また、上記の実施例においては、水系電解液においてLiTFSIが21mol/kgと高濃度で溶解された場合について示したが、水系電解液における電解質の濃度はこれに限定されるものではない。上述の通り、負極表面に被膜を形成することで、水系電解液における電解質の濃度を低減したとしても、水系電解液の還元側電位窓を拡大可能と考えられる。水系電解液における電解質の濃度を低下させた場合、水系電解液の粘度が低下し、リチウムイオンの移動速度が大きくなり、電池の出力が向上するという利点を有する。目的とする電池の性能に応じて、水系電解液における電解質の濃度を決定すればよい。

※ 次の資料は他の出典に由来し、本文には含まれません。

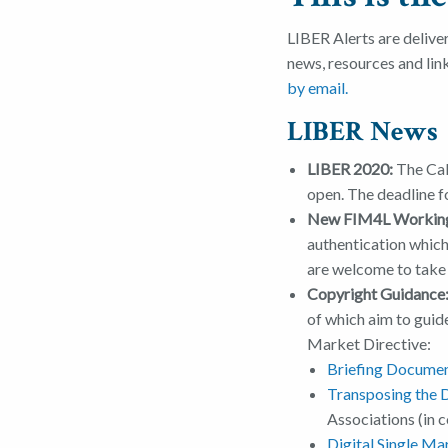
LIBER Alerts are delive
news, resources and lin
by email.
LIBER News
LIBER 2020:
The Cal
open. The deadline f
New FIM4L Workin
authentication which 
are welcome to take
Copyright Guidance
of which aim to guid
Market Directive:
Briefing Document
Transposing the D
Associations (in 
Digital Single Mar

本開示の負極を用いた水系リチウムイオン二次電池は、作動電圧が高く、車搭載用の大型電源から携帯端末用の小型電源まで広く利用可能である。
10 負極集電体
20 負極活物質層
21 負極活物質
22 導電助剤
23 バインダー
30 正極集電体
40 正極活物質層
41 正極活物質
42 導電助剤
43 バインダー
50 水系電解液
51 セパレータ
100 負極
200 正極
1000 水系リチウムイオン二次電池

Claims (7)

  1. リチウム塩が溶解された非水電解液に、電気化学的に還元状態又は酸化状態に保持された負極を接触させることで、前記負極の表面に被膜を形成する、第1工程と、
    表面に前記被膜が形成された前記負極を、前記負極の表面に前記被膜を残しつつ洗浄する、第2工程と、
    を備える、水系リチウムイオン二次電池用負極の製造方法。
  2. 前記非水電解液には、ビニル基を有する有機化合物、ケイ素に隣接して炭素が結合されるとともに該炭素が三重結合又は二重結合を有する有機ケイ素化合物、及び、リンに隣接して2つ以上の酸素が結合されている有機リン化合物、からなる群より選択される少なくとも1種の有機化合物が含まれている、
    請求項1に記載の製造方法。
  3. 前記ビニル基を有する有機化合物が、ビニルイミダゾール、ビニルピリジン、メタクリル酸メチル及びスチレンからなる群より選択される少なくとも1つの有機化合物であり、
    前記有機ケイ素化合物が、1,4−ビス(トリメチルシリル)−1,3−ブタジイン、トリメチルシリルアセチレン、トリメトキシフェニルシラン及びトリエトキシフェニルシランからなる群より選択される少なくとも1つの有機化合物であり、
    前記有機リン化合物が、(アミノメチル)ホスホン酸及びリン酸トリス(2,2,2−トリフルオロエチル)からなる群より選択される少なくとも1つの有機化合物である、
    請求項2に記載の製造方法。
  4. 前記非水電解液には、前記ビニル基を有する有機化合物が溶解されており、
    前記ビニル基を有する有機化合物が、窒素を含む芳香環を有しており、
    前記第1工程において、前記非水電解液の温度を50℃以上70℃以下とする、
    請求項2に記載の製造方法。
  5. 前記ビニル基を有する有機化合物が、ビニルイミダゾール及びビニルピリジンからなる群より選択される少なくとも1つの有機化合物である、
    請求項4に記載の製造方法。
  6. 前記負極には負極活物質としてLiTi12が含まれる、
    請求項1〜5のいずれか1項に記載の製造方法。
  7. 請求項1〜6のいずれか1項に記載の製造方法によって負極を製造する工程と、
    正極を製造する工程と、
    水系電解液を製造する工程と、
    製造した前記負極、前記正極及び前記水系電解液を電池ケースに収容する工程と、
    を備える、水系リチウムイオン二次電池の製造方法。